Cristo Rei e o Amor: casado ou solteiro?
Estamos na última semana do ano. Domingo começa o Advento e com ele inicia o novo ano litúrgico. Desde que sou gente que me maravilha a festa de Cristo Rei que celebramos este fim de semana. Em miúdo seduzia-me a ideia de ter um rei. O Deus que acreditava desde a evangelização familiar, era REI. Brilhavam os meus olhos ao celebrá-Lo. Era algo nobre. Era bom acreditar em alguém que era da nobreza. Sempre me senti um sortudo. Com a idade e a catequese, este rei foi sendo desconstruído. Foi perdendo a beleza "medieval" que eu tanto via e idealizava. Este rei era, de facto, de outro mundo.
«Quando eu era criança, falava como criança, pensava como criança, raciocinava como criança. Desde que me tornei homem, eliminei as coisas de criança. Hoje vemos como por um espelho, confusamente; mas então veremos face a face. Hoje conheço em parte; mas então conhecerei totalmente, como eu sou conhecido. Por ora subsistem a fé, a esperança e a caridade – as três. Porém, a maior delas é a caridade.» (1ª Cor 13, 11-13)
Com o meu crescimento, Jesus foi afirmando-se não como esse rei autoritário e dominador, mas como frágil e servidor. Ao ponto de querer reinar no coração de todo o ser humano e dispensar as mordomias deste mundo. E São Paulo, na carta aos Coríntios, é bastante elucidativo sobre a Caridade, sobre o Amor deste rei.
Depois da celebração da Páscoa, a solenidade de Cristo Rei é a festa mais marcante para mim. Se na Páscoa Deus mostra-se como é, na festa do Cristo Rei Ele diz-nos o que espera de nós. Como ouvimos no evangelho segundo Mateus, o encontro final com Deus não vai ser uma "mega" análise de preceitos e mandamentos cumpridos. Tudo se resumirá à Caridade, ao Amor praticado para com Jesus, nos outros.
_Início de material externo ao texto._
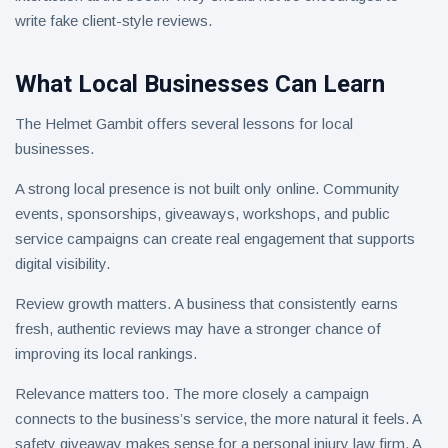
write fake client-style reviews.
What Local Businesses Can Learn
The Helmet Gambit offers several lessons for local
businesses.
A strong local presence is not built only online. Community
events, sponsorships, giveaways, workshops, and public
service campaigns can create real engagement that supports
digital visibility.
Review growth matters. A business that consistently earns
fresh, authentic reviews may have a stronger chance of
improving its local rankings.
Relevance matters too. The more closely a campaign
connects to the business’s service, the more natural it feels. A
safety giveaway makes sense for a personal injury law firm. A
No fim dos tempos e face a face seremos confrontados se ao longo da nossa vida vimos "como por um espelho" Jesus nos outros.
Pelo evangelho deste domingo, não seremos confrontados por quantas vezes fomos à missa, à confissão ou se cumprimos com todos os mandamentos. Mas sim se amamos o outro. Portanto, ser cristão é ser aquele que escuta o Evangelho, a Palavra de Deus que é Jesus. Jesus encarnou, fez-se homem e como tal amou até dar a vida por nós. Ser cristão é "encarnar" essa Palavra. É aproximá-La de nós e dos outros. É torná-La concreta e não abstrata. É ser Caridade, Amor.
Por esta razão é que quando me perguntam sobre o celibato dos padres, respondo que, quando a Igreja entender que a encarnação da Palavra for melhor testemunhada e vivida com padres casados, que se altere a lei canónica.
Quem estudou um pouco de teologia ou história da Igreja sabe que os cristãos católicos de Rito Oriental ou Bizantino têm sacerdotes casados. E que a Igreja de Rito Latino já os teve. O celibato tornou-se obrigatório para os padres não monásticos (estes, como frades, vivem em comunidade) porque havia como que uma "contaminação" pelas tentações que o homem comum sofria. Como os celibatários estavam mais "distantes" destas tentações, a Igreja optou pelos não-casados, para evitar tantas situações de escândalo. Porém, será que hoje o celibato é fundamental para manter a "dignidade sacerdotal"? As comunidades paroquiais respeitam mais um padre por ser celibatário ou chefe de família? Aquele que aconselha os casais da sua paróquia é tido mais em conta sendo casado ou célibe? Se o padre for autoritário, intolerante ou corrupto, é mais respeitado por ser celibatário ou casado?
São questões que não têm resposta "acertada". Haverão sempre, e graças a Deus, os que optam pela virgindade e pelo celibato. No entanto, os sacerdotes não consagrados, se um dia destes, não forem celibatários, não me escandalizará. O importante é o serviço ao outro. Servindo o outro estamos a servir Jesus. E será por isso que um dia seremos "julgados".
Bom início de Advento. Tenhamos a coragem de rejuvenescer.